Il faut dire que les deux émigrés militants ont beaucoup de travail. En fait, ils sont di Tmurt pour alimenter TSF(Tamazight Sans Frontières) et TAF (Tamazight Avec Frontières), leur associations, de tqer3idj politico-culturel, dans la perspective du colloque international sur « lihala des brobros » prévu à Montréal dans deux mois.
Ma3na et jusque-là, Larbi et Azwaw ne semblent pas très satisfaits de leur cueillette.
Alors qu’ils pensaient rencontrer un maire bête, discipliné et obéissant au doigt et à l’œil des tawabet, ils retrouvent un Kaci l’angoisse déterminé à réinventer la République et dérivés, ici chez lui à Ait R’gad.
Les deux émigrés sont même étonnés de constater que Kaci à inventer le concept de » la démocratie participative « , bien avant la Ségolène Royal.
Le statut de la femme di Taddart est une autre réalité qui les a sidéré, en découvrant une Sadiya n l’euro qui pèse de tout son poids sur le devenir n Taddart.
Du coup, Larbi et Azwaw se sont sentis ridicules avec leurs appareils numériques et autres dictaphones prévus pour consigner les témoignages poignants d’une tagiwant martyrisée.
Le TAF yuqa-yas carrément en travers de la gorge à Azwaw l’Autonomie en croisant des militants du MAK activant sans cagoules et, qui plus est, dans une salle mise à leur disposition par le maire.

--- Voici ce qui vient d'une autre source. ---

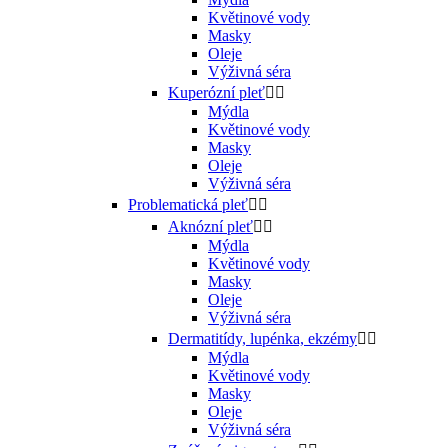
Květinové vody
Masky
Oleje
Výživná séra
Kuperózní pleť


Mýdla
Květinové vody
Masky
Oleje
Výživná séra
Problematická pleť


Aknózní pleť


Mýdla
Květinové vody
Masky
Oleje
Výživná séra
Dermatitídy, lupénka, ekzémy


Mýdla
Květinové vody
Masky
Oleje
Výživná séra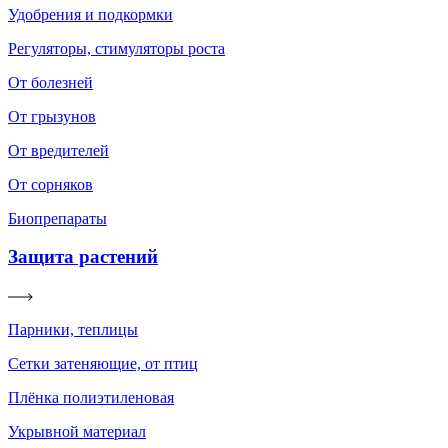
Удобрения и подкормки
Регуляторы, стимуляторы роста
От болезней
От грызунов
От вредителей
От сорняков
Биопрепараты
Защита растений
Парники, теплицы
Сетки затеняющие, от птиц
Плёнка полиэтиленовая
Укрывной материал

Les autonomistes préparent leur congrès prévu deg la coupole du 5-Juillet, fin août. Azwaw n’en revient pas. « Qu’est-ce qui ne va pas donc chez les brobros ? », s’interroge-t-il.
Larbi aussi yuqa-yas son TSF. Il vient d’apprendre qu’une institution de l’Etat revendique « Alger, capitale de la culture amazighe ». Il apprendra aussi que ce même Etat, pas celui du Canada, a créé une institution pour aménager la langue de Si Mohand Oumhand, un haut conseil et une académie pour tamazight.
Mais là où vraiment yuqa-yas le TSF, c’est lorsqu’il est allé à la rencontre des écoliers n tghiwant.
Ces derniers et dans un kabyle scolaire parfait l’accueillent en chœur : « Azul fell-ak mass Larbi, aselway n Tdukkla n tamazight war Tilas ! « . Larbi qui n’a rien compris, se contente de répondre par un grand sourire qui cache mal son désarroi.